We run 10 different random initial states each with 5000 iterations. The effective inverse temperature *c* increases to 0.5 and hold. All cases can obtain near-optimal solutions, as shown in Supplementary Figure 8. However, there is a probability that the system jumps out of the ground state because of the none-zero temperature. If we continue to observe the evolution in a large timescale, the system would move back to the global minimum state.



**Supplementary Figure 8. Total energy transition of 10 solutions with randomly-generated initial states.** Inset: effective inverse temperature (*c*) during computing.
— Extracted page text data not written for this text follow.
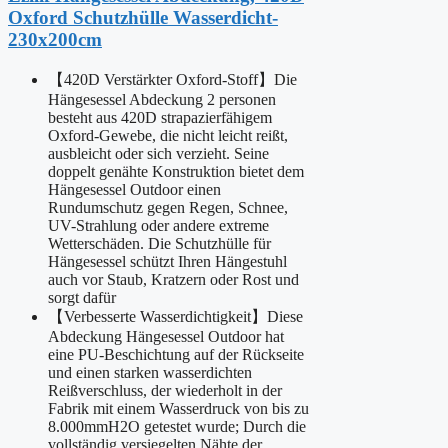
Oxford Schutzhülle Wasserdicht-
230x200cm
【420D Verstärkter Oxford-Stoff】Die
Hängesessel Abdeckung 2 personen
besteht aus 420D strapazierfähigem
Oxford-Gewebe, die nicht leicht reißt,
ausbleicht oder sich verzieht. Seine
doppelt genähte Konstruktion bietet dem
Hängesessel Outdoor einen
Rundumschutz gegen Regen, Schnee,
UV-Strahlung oder andere extreme
Wetterschäden. Die Schutzhülle für
Hängesessel schützt Ihren Hängestuhl
auch vor Staub, Kratzern oder Rost und
sorgt dafür
【Verbesserte Wasserdichtigkeit】Diese
Abdeckung Hängesessel Outdoor hat
eine PU-Beschichtung auf der Rückseite
und einen starken wasserdichten
Reißverschluss, der wiederholt in der
Fabrik mit einem Wasserdruck von bis zu
8.000mmH2O getestet wurde; Durch die
vollständig versiegelten Nähte der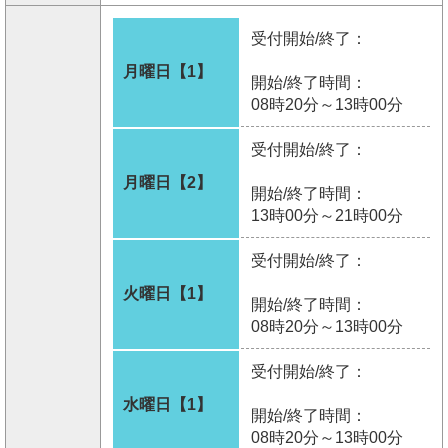
受付開始/終了：
月曜日【1】
開始/終了時間：
08時20分～13時00分
受付開始/終了：
月曜日【2】
開始/終了時間：
13時00分～21時00分
受付開始/終了：
火曜日【1】
開始/終了時間：
08時20分～13時00分
受付開始/終了：
水曜日【1】
開始/終了時間：
08時20分～13時00分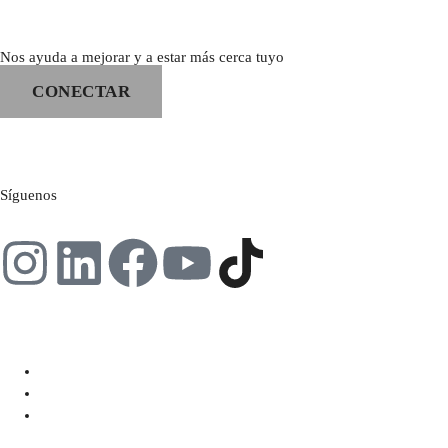
Nos ayuda a mejorar y a estar más cerca tuyo
CONECTAR
Síguenos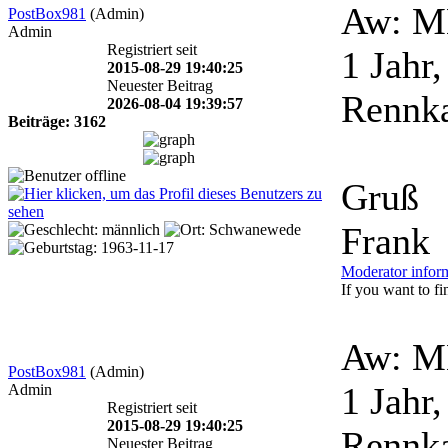
Aw: M
PostBox981
(Admin)
Admin
Registriert seit
1 Jahr
2015-08-29 19:40:25
Neuester Beitrag
Rennka
2026-08-04 19:39:57
Beiträge: 3162
Gruß
Frank
Moderator infor
If you want to fin
Aw: M
PostBox981
(Admin)
1 Jahr
Admin
Registriert seit
2015-08-29 19:40:25
Rennka
Neuester Beitrag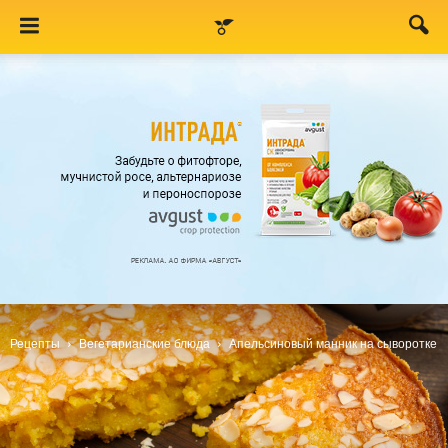
Рецепты
Вегетарианские блюда
Апельсиновый манник на сыворотке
Red dashed line represents the ground state.

The parameter *c* which controls the global annealing should increase slowly. To evaluate the computation performance vs. time evolution of *c*, we test different time evolutions of *c*, as shown in Supplementary Figure 9. The initial value of *c* (*c*\_initial) can be estimated as  $\frac{1}{\Delta H} = \frac{1}{H_{max} - H_{min}} = \frac{1}{w \times N \times (\bar{d} - d_{min})} = 0.07 \approx 0.1$ , where w = 0.5, N = 9 for a total of 9 cities,  $\bar{d} = 4$  and  $d_{min} = 0.8$  for the average and shortest distance of each two cities, respectively in
Fig 3c. Note that this is a rough but universal estimation of the energy scale of *c*\_initial. The
actual optimal annealing temperature should depend on model details, and could be larger or
smaller. In our experiments, we found that *c*\_initial = 0.2 is more efficient through multiple
trials, even though *c*\_initial = 0.1 also converges to the ground state. For an Ising problem

whose answer is unknown, we can estimate the lower bond of  $c_{\text{initial}}$  by setting w = 1. It could be optimized further according to valid iterations and total time to solution. The final value of c ( $c_{\text{final}}$ ) is set as the temperature under which all spins are "frozen". The parameter c increases from the beginning to the end of computing. The total iterations should be much larger than the iteration of finding the optimal solution. The result shows that a rapid increase in c results in a poor probability of success.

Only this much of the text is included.